> Work instructions: Could you retype the records word for word but without any pictures?

> Record extracts:
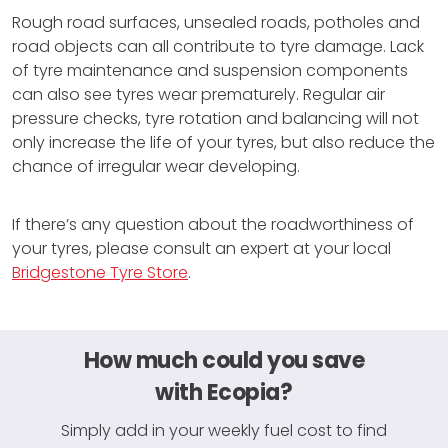
Rough road surfaces, unsealed roads, potholes and
road objects can all contribute to tyre damage. Lack
of tyre maintenance and suspension components
can also see tyres wear prematurely. Regular air
pressure checks, tyre rotation and balancing will not
only increase the life of your tyres, but also reduce the
chance of irregular wear developing.
If there’s any question about the roadworthiness of
your tyres, please consult an expert at your local
Bridgestone Tyre Store
.
How much could you save
with Ecopia?
Simply add in your weekly fuel cost to find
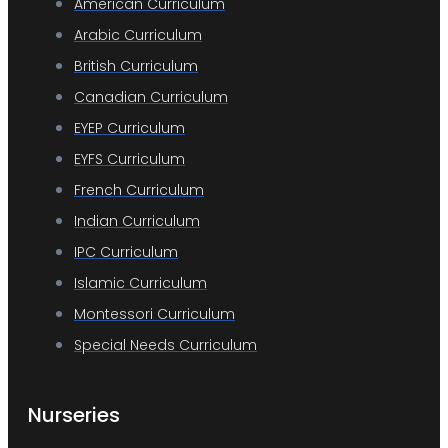
American Curriculum
Arabic Curriculum
British Curriculum
Canadian Curriculum
EYEP Curriculum
EYFS Curriculum
French Curriculum
Indian Curriculum
IPC Curriculum
Islamic Curriculum
Montessori Curriculum
Special Needs Curriculum
Nurseries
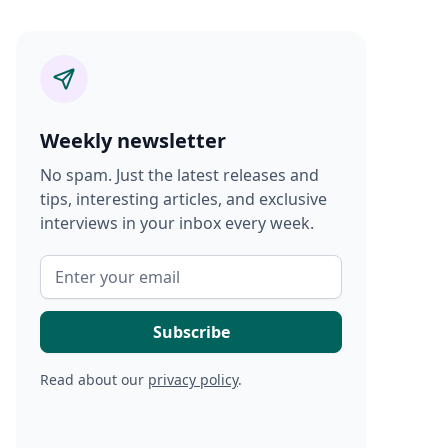
Weekly newsletter
No spam. Just the latest releases and
tips, interesting articles, and exclusive
interviews in your inbox every week.
Read about our
privacy policy
.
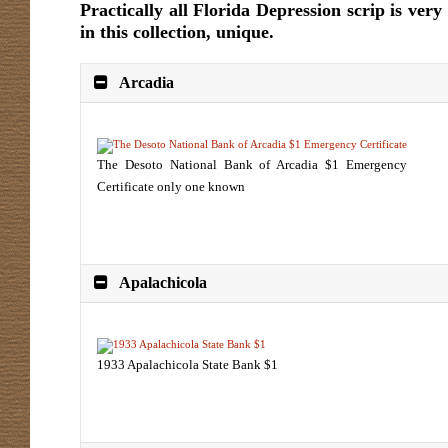
Practically all Florida Depression scrip is ver
in this collection, unique.
Arcadia
The Desoto National Bank of Arcadia $1 Emergency
Certificate only one known
Apalachicola
1933 Apalachicola State Bank $1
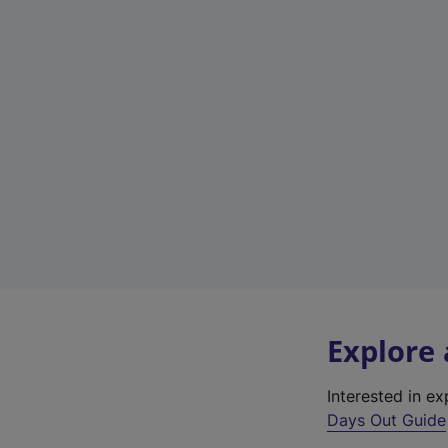
Explore
Interested in e
Days Out Guide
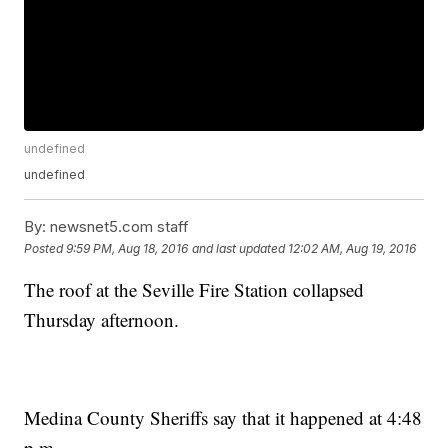
undefined
undefined
By:
newsnet5.com staff
Posted
9:59 PM, Aug 18, 2016
and last updated
12:02 AM, Aug 19, 2016
The roof at the Seville Fire Station collapsed
Thursday afternoon.
Medina County Sheriffs say that it happened at 4:48
p.m.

> Exercise response:
Rough road surfaces, unsealed roads, potholes and
road objects can all contribute to tyre damage. Lack
of tyre maintenance and suspension components
can also see tyres wear prematurely. Regular air
pressure checks, tyre rotation and balancing will not
only increase the life of your tyres, but also reduce the
chance of irregular wear developing.
If there’s any question about the roadworthiness of
your tyres, please consult an expert at your local
Bridgestone Tyre Store
.
How much could you save
with Ecopia?
Simply add in your weekly fuel cost to find
American Curriculum
Arabic Curriculum
British Curriculum
Canadian Curriculum
EYEP Curriculum
EYFS Curriculum
French Curriculum
Indian Curriculum
IPC Curriculum
Islamic Curriculum
Montessori Curriculum
Special Needs Curriculum
Nurseries
Weekly newsletter
No spam. Just the latest releases and
tips, interesting articles, and exclusive
interviews in your inbox every week.
Read about our
privacy policy
.
Practically all Florida Depression scrip is ver
in this collection, unique.
Arcadia
The Desoto National Bank of Arcadia $1 Emergency
Certificate only one known
Apalachicola
1933 Apalachicola State Bank $1
Explore
Interested in e
Days Out Guide
undefined
undefined
By:
newsnet5.com staff
Posted
9:59 PM, Aug 18, 2016
and last updated
12:02 AM, Aug 19, 2016
The roof at the Seville Fire Station collapsed
Thursday afternoon.
Medina County Sheriffs say that it happened at 4:48
p.m.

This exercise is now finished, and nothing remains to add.